- **Record extracts**:

· · ·

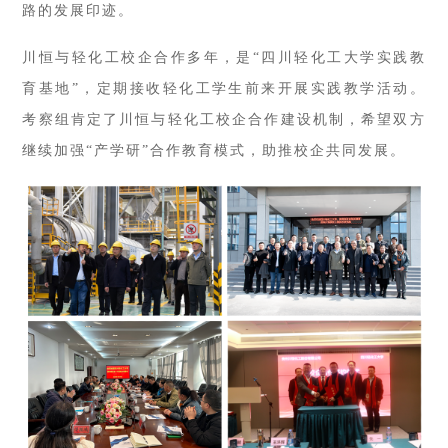
路的发展印迹。
川恒与轻化工校企合作多年，是“四川轻化工大学实践教
育基地”，定期接收轻化工学生前来开展实践教学活动。
考察组肯定了川恒与轻化工校企合作建设机制，希望双方
继续加强“产学研”合作教育模式，助推校企共同发展。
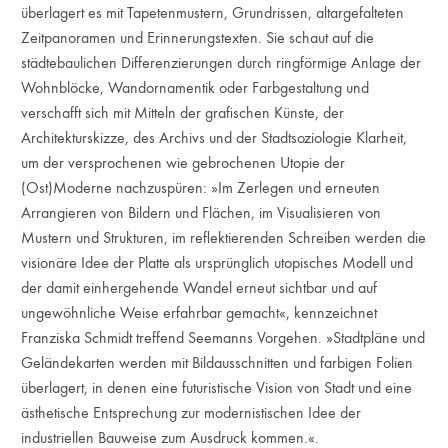
überlagert es mit Tapetenmustern, Grundrissen, altargefalteten
Zeitpanoramen und Erinnerungstexten. Sie schaut auf die
städtebaulichen Differenzierungen durch ringförmige Anlage der
Wohnblöcke, Wandornamentik oder Farbgestaltung und
verschafft sich mit Mitteln der grafischen Künste, der
Architekturskizze, des Archivs und der Stadtsoziologie Klarheit,
um der versprochenen wie gebrochenen Utopie der
(Ost)Moderne nachzuspüren: »Im Zerlegen und erneuten
Arrangieren von Bildern und Flächen, im Visualisieren von
Mustern und Strukturen, im reflektierenden Schreiben werden die
visionäre Idee der Platte als ursprünglich utopisches Modell und
der damit einhergehende Wandel erneut sichtbar und auf
ungewöhnliche Weise erfahrbar gemacht«, kennzeichnet
Franziska Schmidt treffend Seemanns Vorgehen. »Stadtpläne und
Geländekarten werden mit Bildausschnitten und farbigen Folien
überlagert, in denen eine futuristische Vision von Stadt und eine
ästhetische Entsprechung zur modernistischen Idee der
industriellen Bauweise zum Ausdruck kommen.«.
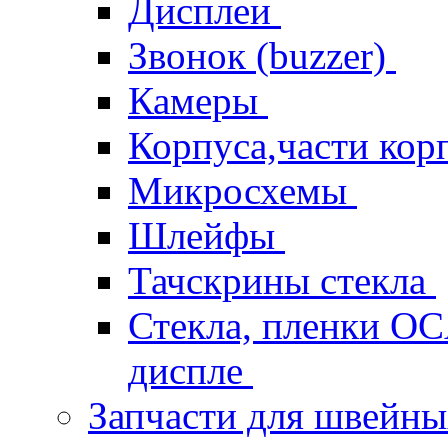
Дисплеи
Звонок (buzzer)
Камеры
Корпуса,части кор
Микросхемы
Шлейфы
Тачскрины стекла
Стекла, пленки OCA
диспле
Запчасти для швейн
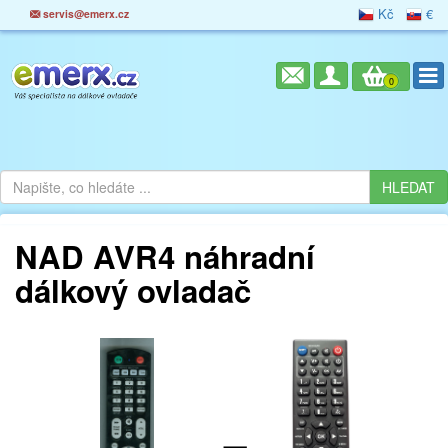
Kč
€
servis@emerx.cz
0
NAD AVR4 náhradní
dálkový ovladač
=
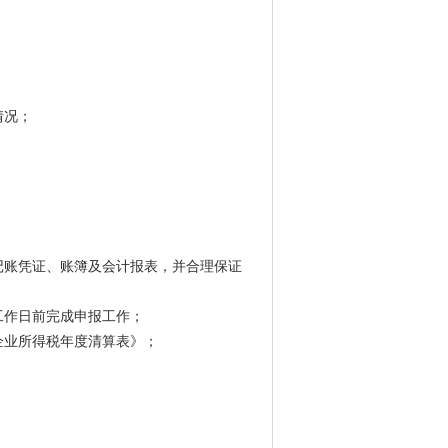
情况；
；
记账凭证、账簿及会计报表，并合理保证
工作日前完成申报工作；
企业所得税年度清算表》；
；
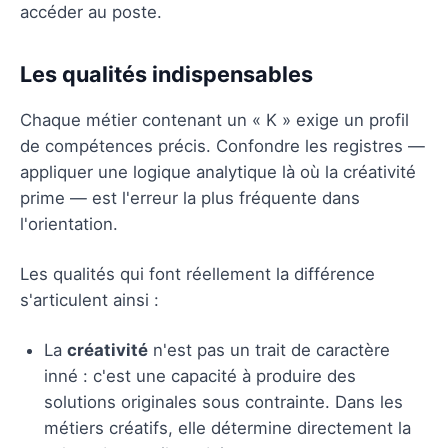
accéder au poste.
Les qualités indispensables
Chaque métier contenant un « K » exige un profil
de compétences précis. Confondre les registres —
appliquer une logique analytique là où la créativité
prime — est l'erreur la plus fréquente dans
l'orientation.
Les qualités qui font réellement la différence
s'articulent ainsi :
La
créativité
n'est pas un trait de caractère
inné : c'est une capacité à produire des
solutions originales sous contrainte. Dans les
métiers créatifs, elle détermine directement la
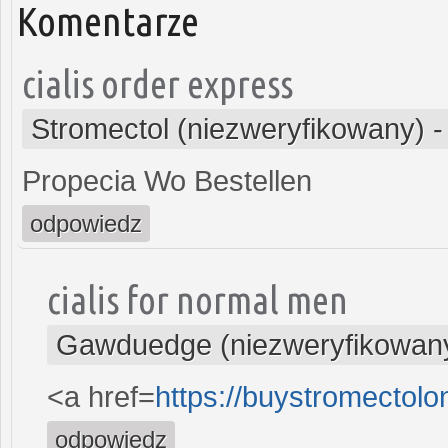
Komentarze
cialis order express
Stromectol (niezweryfikowany)
Propecia Wo Bestellen
odpowiedz
cialis for normal men
Gawduedge (niezweryfikowan
<a href=
https://buystromectol
odpowiedz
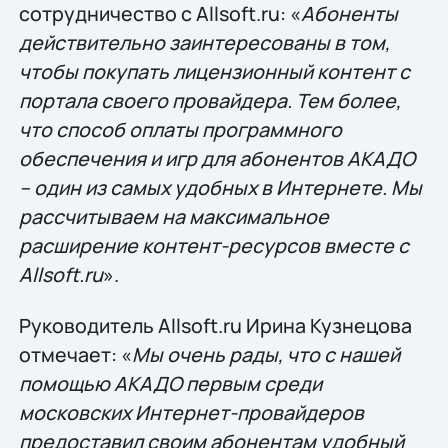
сотрудничество с Allsoft.ru: «
Абоненты
действительно заинтересованы в том,
чтобы покупать лицензионный контент с
портала своего провайдера. Тем более,
что способ оплаты программного
обеспечения и игр для абонентов АКАДО
– один из самых удобных в Интернете. Мы
рассчитываем на максимальное
расширение контент-ресурсов вместе с
Allsoft.ru
».
Руководитель Allsoft.ru Ирина Кузнецова
отмечает: «
Мы очень рады, что с нашей
помощью АКАДО первым среди
московских Интернет-провайдеров
предоставил своим абонентам удобный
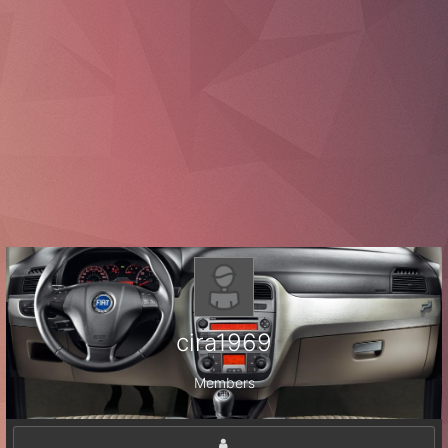
cira1969
Members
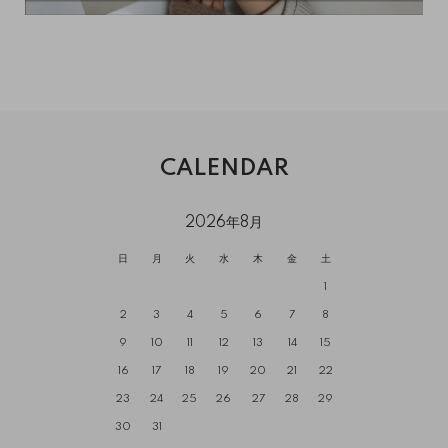
CALENDAR
2026年8月
日
月
火
水
木
金
土
1
2
3
4
5
6
7
8
9
10
11
12
13
14
15
16
17
18
19
20
21
22
23
24
25
26
27
28
29
30
31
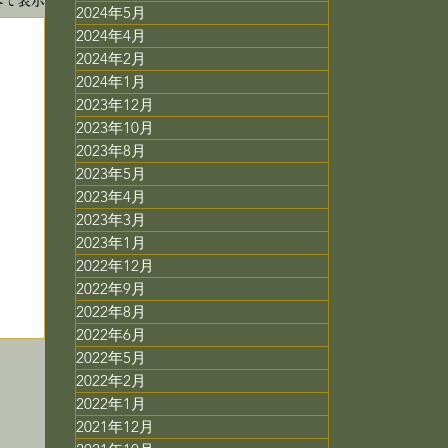
2024年5月
2024年4月
2024年2月
2024年1月
2023年12月
2023年10月
2023年8月
2023年5月
2023年4月
2023年3月
2023年1月
2022年12月
2022年9月
2022年8月
2022年6月
2022年5月
2022年2月
2022年1月
2021年12月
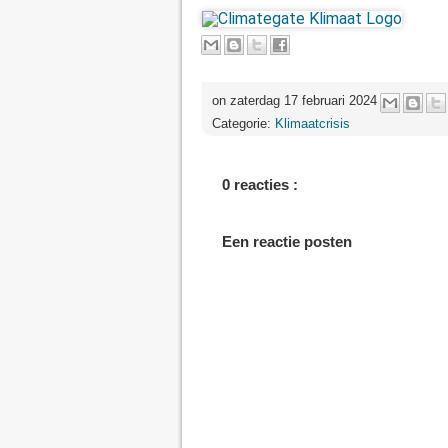
on zaterdag 17 februari 2024
Categorie:
Klimaatcrisis
0 reacties :
Een reactie posten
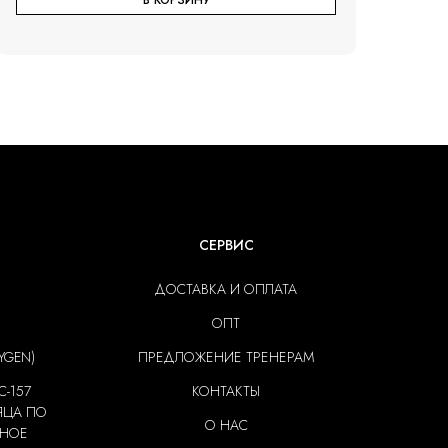
В КОРЗИНУ
СЕРВИС
ДОСТАВКА И ОПЛАТА
ОПТ
YGEN)
ПРЕДЛОЖЕНИЕ ТРЕНЕРАМ
C-157
КОНТАКТЫ
ЯЦА ПО
О НАС
ЩНОЕ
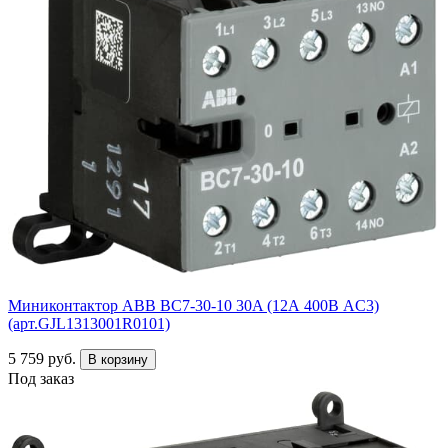
Миниконтактор ABB ВC7-30-10 30A (12А 400В AC3)
(арт.GJL1313001R0101)
5 759 руб.
В корзину
Под заказ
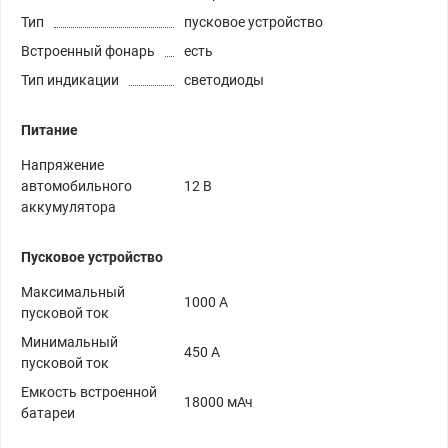
Тип
пусковое устройство
Встроенный фонарь
есть
Тип индикации
светодиоды
Питание
Напряжение
автомобильного
12 В
аккумулятора
Пусковое устройство
Максимальный
1000 А
пусковой ток
Минимальный
450 А
пусковой ток
Емкость встроенной
18000 мАч
батареи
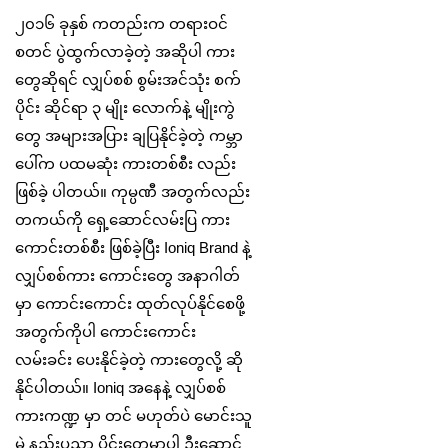
၂၀၁၆ ခုနှစ် ကတည်းက တရားဝင်
စတင် ပွဲထွက်လာခဲ့တဲ့ အဆိုပါ ကား
တွေဆိုရင် လျှပ်စစ် စွမ်းအင်သုံး စက်
ပိုင်း ဆိုင်ရာ ၃ မျိုး လောက်နဲ့ မျိုးကွဲ
တွေ အများအပြား ချပြနိုင်ခဲ့တဲ့ ကမ္ဘာ
ပေါ်က ပထမဆုံး ကားတစ်စီး လည်း
ဖြစ်ခဲ့ ပါတယ်။ ကုမ္ပဏီ အတွက်လည်း
တကယ်ကို ရှေ့ဆောင်လမ်းပြ ကား
ကောင်းတစ်စီး ဖြစ်ခဲ့ပြီး Ioniq Brand နဲ့
လျှပ်စစ်ကား ကောင်းတွေ အနာဂါတ်
မှာ ကောင်းကောင်း ထုတ်လုပ်နိုင်စေဖို့
အတွက်ကိုပါ ကောင်းကောင်း
လမ်းခင်း ပေးနိုင်ခဲ့တဲ့ ကားတွေလို့ ဆို
နိုင်ပါတယ်။ Ioniq အနေနဲ့ လျှပ်စစ်
ကားကဏ္ဍ မှာ တင် မဟုတ်ပဲ မောင်းသူ
မဲ့ နည်းပညာ ပိုင်းတွေမှာပါ ဦးဆောင်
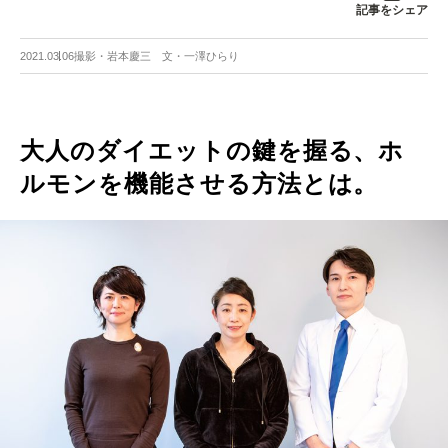
記事をシェア
2021.03.06
撮影・岩本慶三 文・一澤ひらり
大人のダイエットの鍵を握る、ホ
ルモンを機能させる方法とは。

· · ·

- **Work instructions**: Using the listing, collect all lines in which the string "устройство" is found.

- **Output of the exercise**:
пусковое устройство
Пусковое устройство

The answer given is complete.